§ **TASK OBJECTIVE**:
Please set down exactly the lines from the one that contains "Who cares? It made good drama!" through the end of the material, leaving out every picture.
(GIVEN DATA)
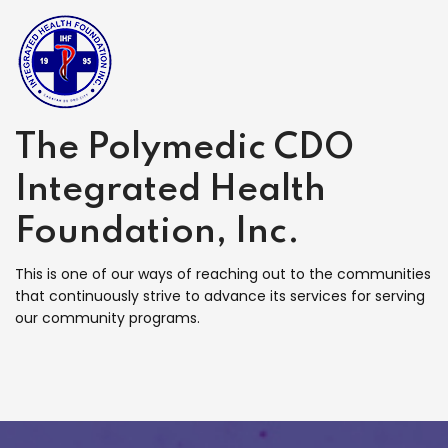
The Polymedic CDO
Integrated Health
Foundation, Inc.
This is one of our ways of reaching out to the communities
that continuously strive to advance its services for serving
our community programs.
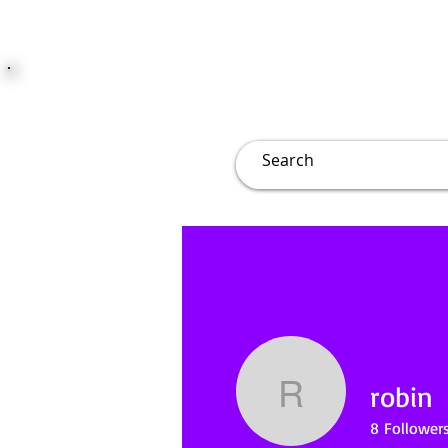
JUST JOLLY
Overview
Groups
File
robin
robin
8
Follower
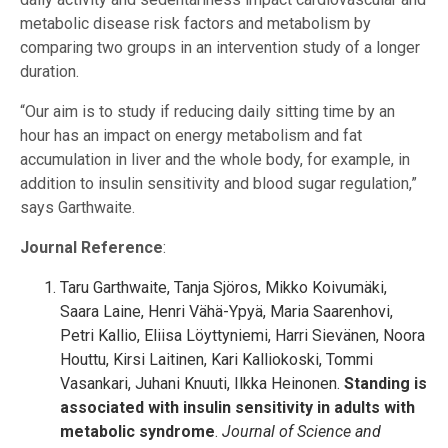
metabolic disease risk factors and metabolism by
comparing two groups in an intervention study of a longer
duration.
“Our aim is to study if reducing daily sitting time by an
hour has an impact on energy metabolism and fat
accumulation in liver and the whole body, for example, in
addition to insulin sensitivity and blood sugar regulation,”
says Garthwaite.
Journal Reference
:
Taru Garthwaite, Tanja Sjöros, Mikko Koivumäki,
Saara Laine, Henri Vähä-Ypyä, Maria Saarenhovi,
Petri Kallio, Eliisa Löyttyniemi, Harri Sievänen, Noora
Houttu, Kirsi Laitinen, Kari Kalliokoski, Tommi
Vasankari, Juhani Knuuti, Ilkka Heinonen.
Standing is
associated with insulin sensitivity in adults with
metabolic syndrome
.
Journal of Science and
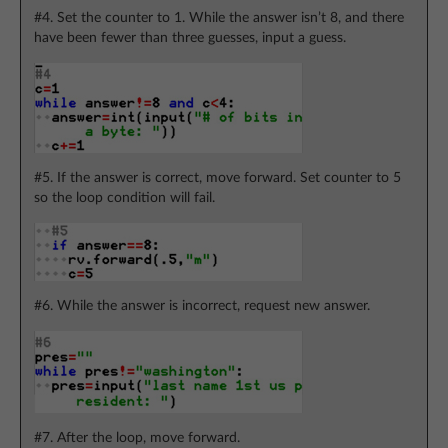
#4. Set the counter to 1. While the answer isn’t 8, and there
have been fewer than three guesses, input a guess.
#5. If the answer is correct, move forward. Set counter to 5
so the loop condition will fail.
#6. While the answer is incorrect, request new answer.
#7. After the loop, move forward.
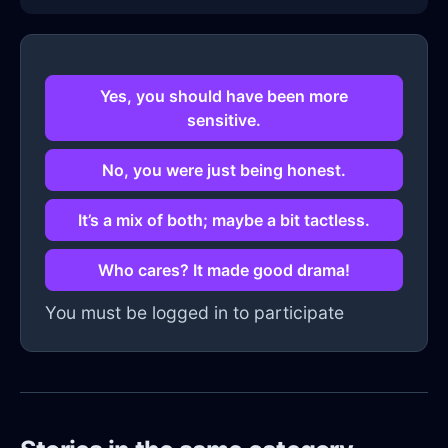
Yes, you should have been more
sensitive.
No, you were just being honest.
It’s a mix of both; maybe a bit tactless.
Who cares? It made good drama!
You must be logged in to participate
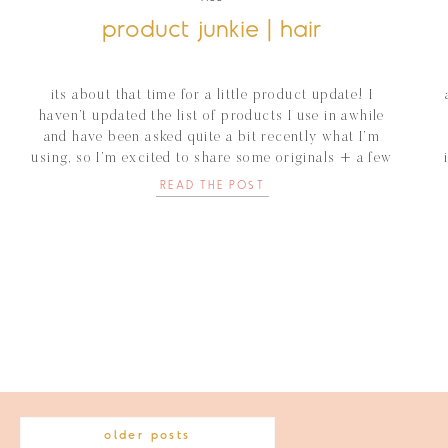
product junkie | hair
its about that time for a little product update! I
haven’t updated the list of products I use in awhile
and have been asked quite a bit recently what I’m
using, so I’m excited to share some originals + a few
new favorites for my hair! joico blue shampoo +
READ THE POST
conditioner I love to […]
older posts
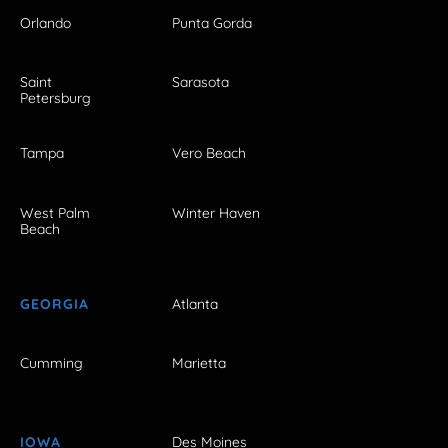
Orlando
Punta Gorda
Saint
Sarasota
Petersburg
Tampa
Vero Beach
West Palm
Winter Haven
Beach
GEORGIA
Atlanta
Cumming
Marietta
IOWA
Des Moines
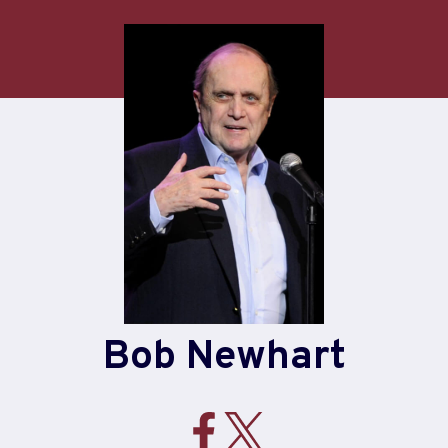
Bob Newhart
(End GIVEN DATA)
§ **ANSWER TO THIS TASK**:
Who cares? It made good drama!
You must be logged in to participate
product junkie | hair
its about that time for a little product update! I
haven’t updated the list of products I use in awhile
and have been asked quite a bit recently what I’m
using, so I’m excited to share some originals + a few
new favorites for my hair! joico blue shampoo +
READ THE POST
conditioner I love to […]
older posts
Orlando
Punta Gorda
Saint
Sarasota
Petersburg
Tampa
Vero Beach
West Palm
Winter Haven
Beach
GEORGIA
Atlanta
Cumming
Marietta
IOWA
Des Moines
Bob Newhart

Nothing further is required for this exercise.